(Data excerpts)

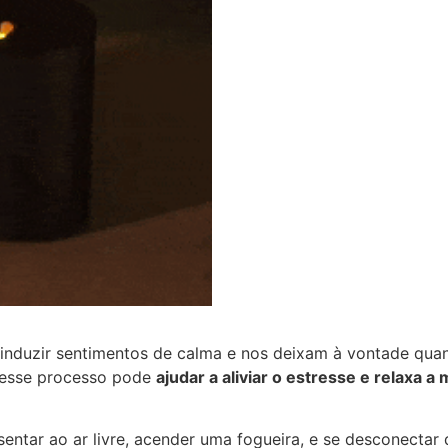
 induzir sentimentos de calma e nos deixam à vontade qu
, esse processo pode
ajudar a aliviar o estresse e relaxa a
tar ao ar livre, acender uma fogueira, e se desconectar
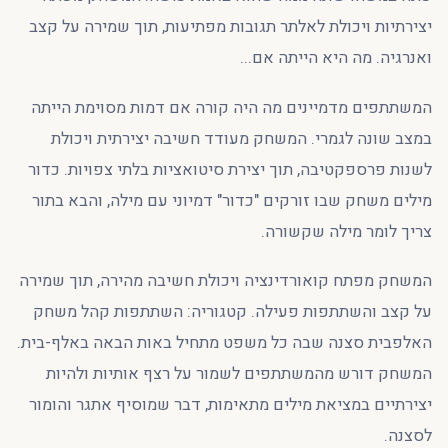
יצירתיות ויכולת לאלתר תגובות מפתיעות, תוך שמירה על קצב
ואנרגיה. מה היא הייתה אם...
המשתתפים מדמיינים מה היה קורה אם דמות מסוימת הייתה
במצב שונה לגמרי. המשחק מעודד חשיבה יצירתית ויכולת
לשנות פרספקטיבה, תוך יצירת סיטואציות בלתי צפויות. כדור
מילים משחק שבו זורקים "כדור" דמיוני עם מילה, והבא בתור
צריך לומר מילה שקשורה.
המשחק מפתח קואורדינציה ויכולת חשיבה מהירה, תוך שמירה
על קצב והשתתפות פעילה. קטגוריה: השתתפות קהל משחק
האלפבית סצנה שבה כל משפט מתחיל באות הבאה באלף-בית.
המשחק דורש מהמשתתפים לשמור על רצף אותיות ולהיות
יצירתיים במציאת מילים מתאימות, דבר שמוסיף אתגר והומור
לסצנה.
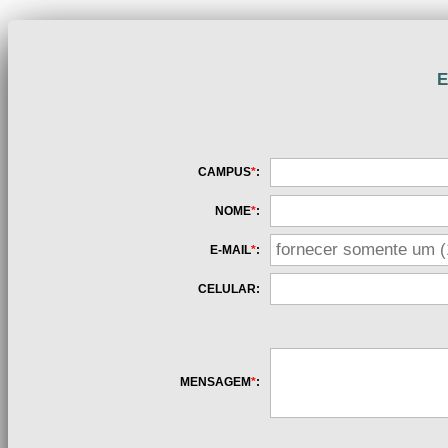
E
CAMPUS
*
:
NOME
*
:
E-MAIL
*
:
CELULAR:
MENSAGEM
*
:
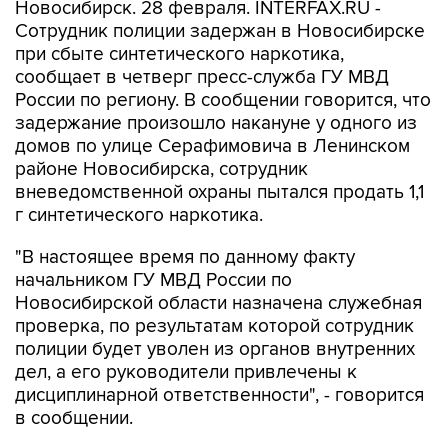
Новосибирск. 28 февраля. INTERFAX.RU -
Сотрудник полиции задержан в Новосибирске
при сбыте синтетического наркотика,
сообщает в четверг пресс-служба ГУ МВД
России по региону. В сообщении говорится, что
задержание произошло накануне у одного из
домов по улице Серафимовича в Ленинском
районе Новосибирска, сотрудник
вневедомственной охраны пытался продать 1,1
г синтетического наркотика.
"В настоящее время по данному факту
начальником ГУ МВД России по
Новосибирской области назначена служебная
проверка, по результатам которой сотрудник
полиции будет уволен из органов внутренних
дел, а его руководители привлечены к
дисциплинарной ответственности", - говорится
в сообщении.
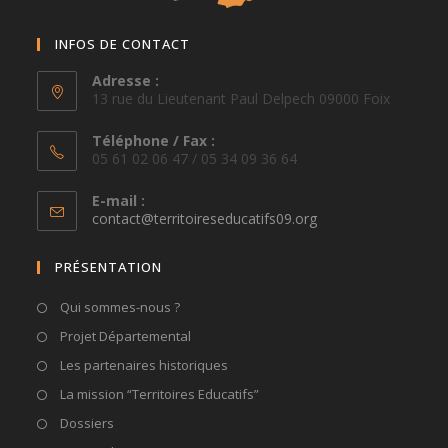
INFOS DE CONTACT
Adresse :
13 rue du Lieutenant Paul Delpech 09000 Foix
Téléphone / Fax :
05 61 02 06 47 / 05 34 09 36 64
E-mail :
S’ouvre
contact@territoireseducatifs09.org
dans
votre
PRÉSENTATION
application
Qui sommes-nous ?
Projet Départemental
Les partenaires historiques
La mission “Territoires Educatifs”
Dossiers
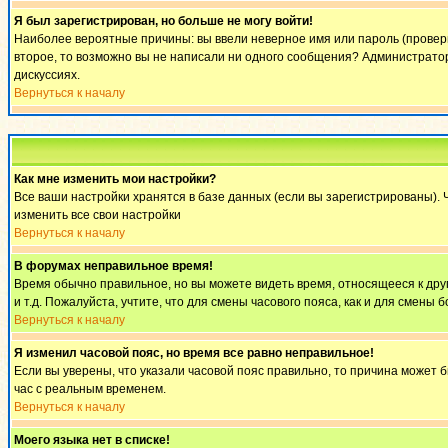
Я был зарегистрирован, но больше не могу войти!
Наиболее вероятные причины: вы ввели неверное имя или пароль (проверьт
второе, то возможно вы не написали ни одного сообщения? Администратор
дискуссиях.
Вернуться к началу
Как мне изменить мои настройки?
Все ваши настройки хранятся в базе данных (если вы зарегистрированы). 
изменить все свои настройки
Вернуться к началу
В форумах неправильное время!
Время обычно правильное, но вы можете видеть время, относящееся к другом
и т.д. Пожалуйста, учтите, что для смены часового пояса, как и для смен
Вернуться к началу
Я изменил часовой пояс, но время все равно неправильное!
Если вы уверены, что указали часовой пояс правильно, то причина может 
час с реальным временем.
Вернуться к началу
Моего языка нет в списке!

What you need to do ::
A verbatim copy is needed of the lines running from the line with "05 61 02 06 47 / 05 34 09 36 64" to the end of the data above, both included. Keep the pictures out of it.

Task solution ::
05 61 02 06 47 / 05 34 09 36 64
E-mail :
S’ouvre
contact@territoireseducatifs09.org
dans
votre
PRÉSENTATION
application
Qui sommes-nous ?
Projet Départemental
Les partenaires historiques
La mission “Territoires Educatifs”
Dossiers
Я был зарегистрирован, но больше не могу войти!
Наиболее вероятные причины: вы ввели неверное имя или пароль (проверьт
второе, то возможно вы не написали ни одного сообщения? Администратор
дискуссиях.
Вернуться к началу
Как мне изменить мои настройки?
Все ваши настройки хранятся в базе данных (если вы зарегистрированы). 
изменить все свои настройки
Вернуться к началу
В форумах неправильное время!
Время обычно правильное, но вы можете видеть время, относящееся к другом
и т.д. Пожалуйста, учтите, что для смены часового пояса, как и для смен
Вернуться к началу
Я изменил часовой пояс, но время все равно неправильное!
Если вы уверены, что указали часовой пояс правильно, то причина может 
час с реальным временем.
Вернуться к началу
Моего языка нет в списке!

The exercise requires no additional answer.